# Nasturtium seeds, best way to plant?



## Snip 13 (Oct 19, 2012)

I've moved into an apartment after living in a House all my life.
Since we don't have a garden I want to start a potted garden on my balcony. 
I always sowed nasturtium seeds directly from the plant into the garden.
I've picked some seeds at my daughter's school but since I don't have containers or soil yet I will have to plant them once they're dry.
Can anyone tell me if the fresh seeds will last and what the best way is to plant them if they've dried out?
Should I soak them first or just stick them in the ground?


----------



## sparrowgrass (Oct 19, 2012)

I don't soak mine--just plunk them into the soil and water.  (I have potted ones and and some 'volunteers' in the ground.)  Mine look great right now, because the weather has cooled off and we have had a bit of rain.  But frost is right around the corner, here!!


----------



## Snip 13 (Oct 19, 2012)

sparrowgrass said:


> I don't soak mine--just plunk them into the soil and water. (I have potted ones and and some 'volunteers' in the ground.) Mine look great right now, because the weather has cooled off and we have had a bit of rain. But frost is right around the corner, here!!


 
Thanks, I always do the same with fresh seeds but these will be dry before I can plant them! These are the golden nasturtiums with yellow and red flowers. I've only ever planted the orange ones.

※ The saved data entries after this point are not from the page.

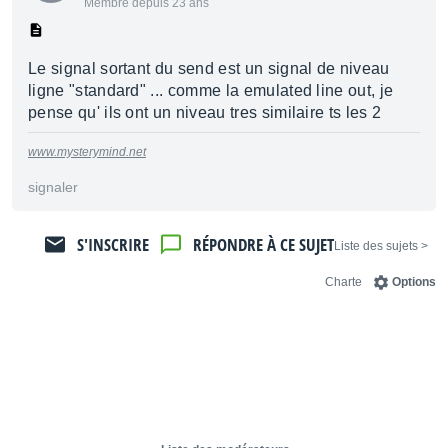
Membre depuis 23 ans
Le signal sortant du send est un signal de niveau
ligne "standard" ... comme la emulated line out, je
pense qu' ils ont un niveau tres similaire ts les 2
www.mysterymind.net
signaler
S'INSCRIRE
RÉPONDRE À CE SUJET
< Liste des sujets
Charte
Options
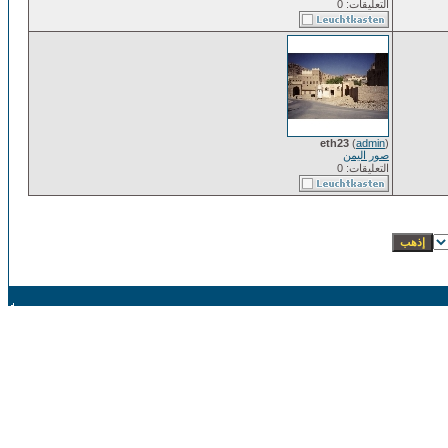
التعليقات: 0
eth23
(
admin
)
صور اليمن
التعليقات: 0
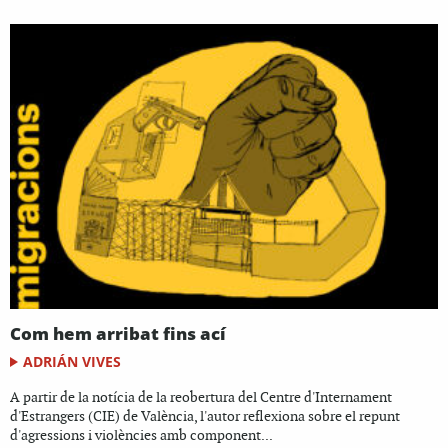
Com hem arribat fins ací
ADRIÁN VIVES
A partir de la notícia de la reobertura del Centre d'Internament
d'Estrangers (CIE) de València, l'autor reflexiona sobre el repunt
d'agressions i violències amb component...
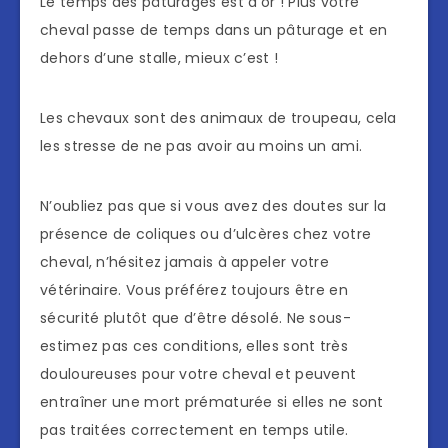
Le temps des pâturages est d’or ! Plus votre
cheval passe de temps dans un pâturage et en
dehors d’une stalle, mieux c’est !
Les chevaux sont des animaux de troupeau, cela
les stresse de ne pas avoir au moins un ami.
N’oubliez pas que si vous avez des doutes sur la
présence de coliques ou d’ulcères chez votre
cheval, n’hésitez jamais à appeler votre
vétérinaire. Vous préférez toujours être en
sécurité plutôt que d’être désolé. Ne sous-
estimez pas ces conditions, elles sont très
douloureuses pour votre cheval et peuvent
entraîner une mort prématurée si elles ne sont
pas traitées correctement en temps utile.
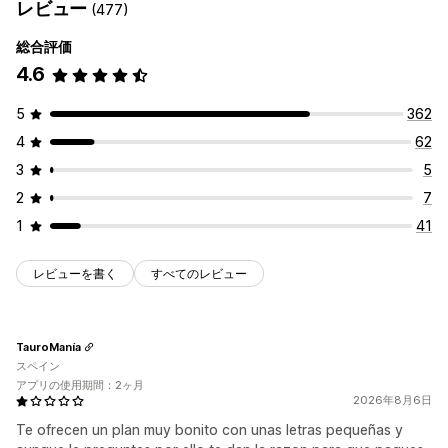
レビュー
(477)
総合評価
4.6
5
362
4
62
3
5
2
7
1
41
レビューを書く
すべてのレビュー
TauroManía
スペイン
アプリの使用期間：2ヶ月
2026年8月6日
Te ofrecen un plan muy bonito con unas letras pequeñas y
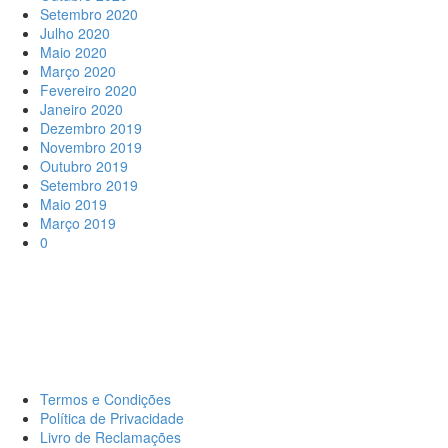
Setembro 2020
Julho 2020
Maio 2020
Março 2020
Fevereiro 2020
Janeiro 2020
Dezembro 2019
Novembro 2019
Outubro 2019
Setembro 2019
Maio 2019
Março 2019
0
Termos e Condições
Política de Privacidade
Livro de Reclamações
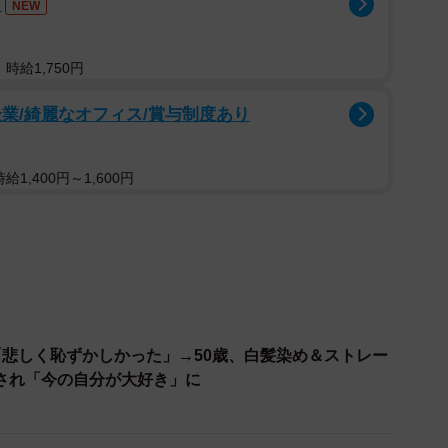
務
NEW
時給1,750円
業/綺麗なオフィス/賞与制度あり
1,400円～1,600円
1/2
東北限定で復刻していた？（YVSさん提供）
「悲しく恥ずかしかった」→50歳、白髪染め＆ストレー
みちのくコカ・コーラボトリング（岩手県）。コカ・コー
され「今の自分が大好き」に
する同社が2020年5月にオレンジ、2021年7月にアッ
デザインで復刻発売しているのだ。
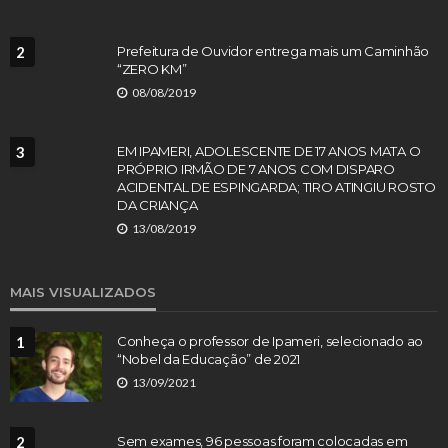
2
Prefeitura de Ouvidor entrega mais um Caminhão
“ZERO KM”
08/08/2019
3
EM IPAMERI, ADOLESCENTE DE 17 ANOS MATA O
PRÓPRIO IRMÃO DE 7 ANOS COM DISPARO
ACIDENTAL DE ESPINGARDA; TIRO ATINGIU ROSTO
DA CRIANÇA
13/08/2019
MAIS VISUALIZADOS
1
Conheça o professor de Ipameri, selecionado ao
“Nobel da Educação” de 2021
13/09/2021
2
Sem exames, 96 pessoas foram colocadas em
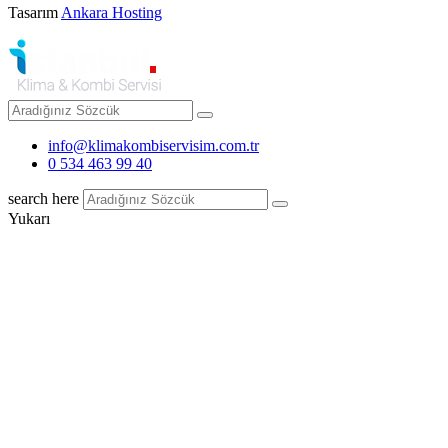
Tasarım
Ankara Hosting
info@klimakombiservisim.com.tr
0 534 463 99 40
search here
Yukarı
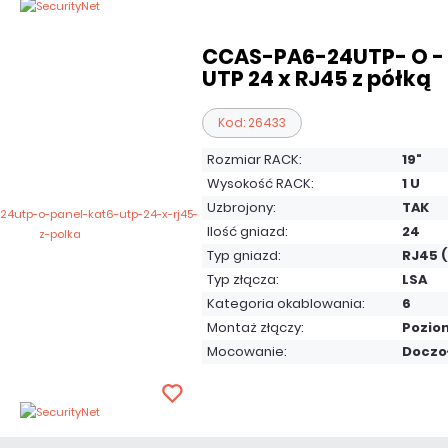
CCAS-PA6-24UTP- O - 
UTP 24 x RJ45 z półką
Kod: 26433
Rozmiar RACK:
19"
Wysokość RACK:
1 U
Uzbrojony:
TAK
Ilość gniazd:
24
Typ gniazd:
RJ45 
Typ złącza:
LSA
Kategoria okablowania:
6
Montaż złączy:
Pozio
Mocowanie:
Doczo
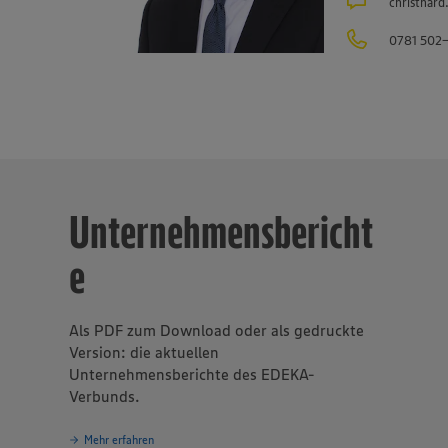
christhar
ben der regionalen Landwirtschaft im Überblick gibt es unter
eben.de/regionale-partnerschaften
. Der Unternehmensverbund, 
0781 502
 Einzelhandels, ist mit rund 47.000 Mitarbeitenden, darunter e
 in rund 40 Berufsbildern, einer der größten Arbeitgeber und Au
samt etwa 10.000 Mitarbeitende arbeiten an den Bedientheken f
äse, Fisch und Backwaren.
Unternehmensbericht
e
Als PDF zum Download oder als gedruckte
Version: die aktuellen
Unternehmensberichte des EDEKA-
Verbunds.
Mehr erfahren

You can cover them with any light material at night to protect them from frost. I always covered mine with fine garden netting in winter.

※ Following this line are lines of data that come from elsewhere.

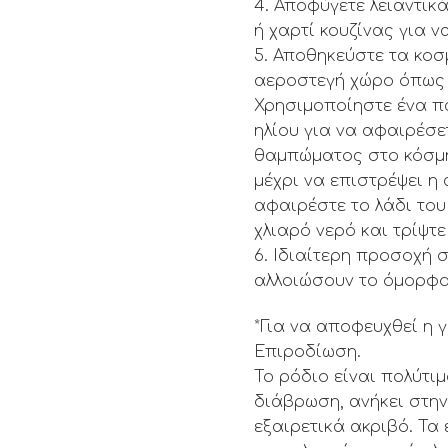
4. Αποφύγετε λειαντικ
ή χαρτί κουζίνας για 
5. Αποθηκεύστε τα κοσ
αεροστεγή χώρο όπως 
Χρησιμοποίηστε ένα πα
ηλίου για να αφαιρέσ
θαμπώματος στο κόσμη
μέχρι να επιστρέψει η
αφαιρέστε το λάδι του
χλιαρό νερό και τρίψτ
6. Ιδιαίτερη προσοχή
αλλοιώσουν το όμορφο
*Για να αποφευχθεί η 
Επιροδίωση.
Το ρόδιο είναι πολύτιμ
διάβρωση, ανήκει στην 
εξαιρετικά ακριβό. Τα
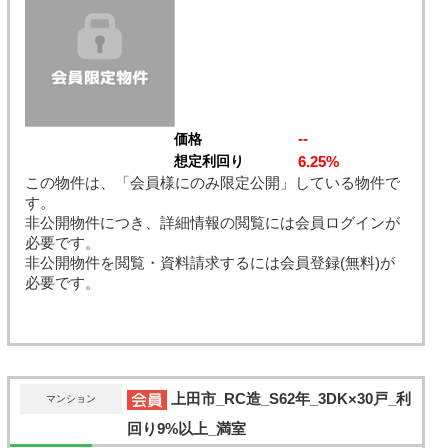
--
価格
6.25%
想定利回り
この物件は、「会員様にのみ限定公開」している物件で
す。
非公開物件につき、詳細情報の閲覧には会員ログインが
必要です。
非公開物件を閲覧・資料請求するには会員登録(無料)が
必要です。
上田市_RC造_S62年_3DK×30戸_利
マンション
回り9%以上_満室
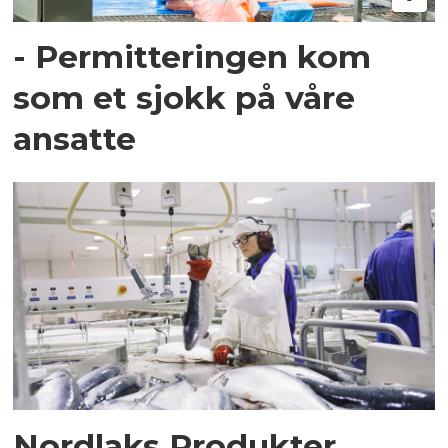
- Permitteringen kom
som et sjokk på våre
ansatte
Nordlaks Produkter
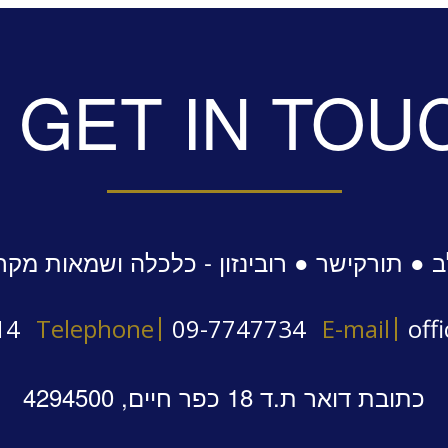
GET IN TOU
 ● תורקישר ● רובינזון - כלכלה ושמאות מקר
14
Telephone
09-7747734
E-mail
off
כתובת דואר ת.ד 18 כפר חיים, 4294500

I love nasturtiums! I use the leaves, flowers and seeds in food and my kids eat them out the garden as is lol!


----------



## sparrowgrass (Oct 19, 2012)

We get frostier here than you do, I suspect--night temps in the 20's or lower, starting next month.


----------



## Snip 13 (Oct 20, 2012)

sparrowgrass said:


> We get frostier here than you do, I suspect--night temps in the 20's or lower, starting next month.


 
Still worth a try though. It's spring here but it feels like summer! Hot as heck


----------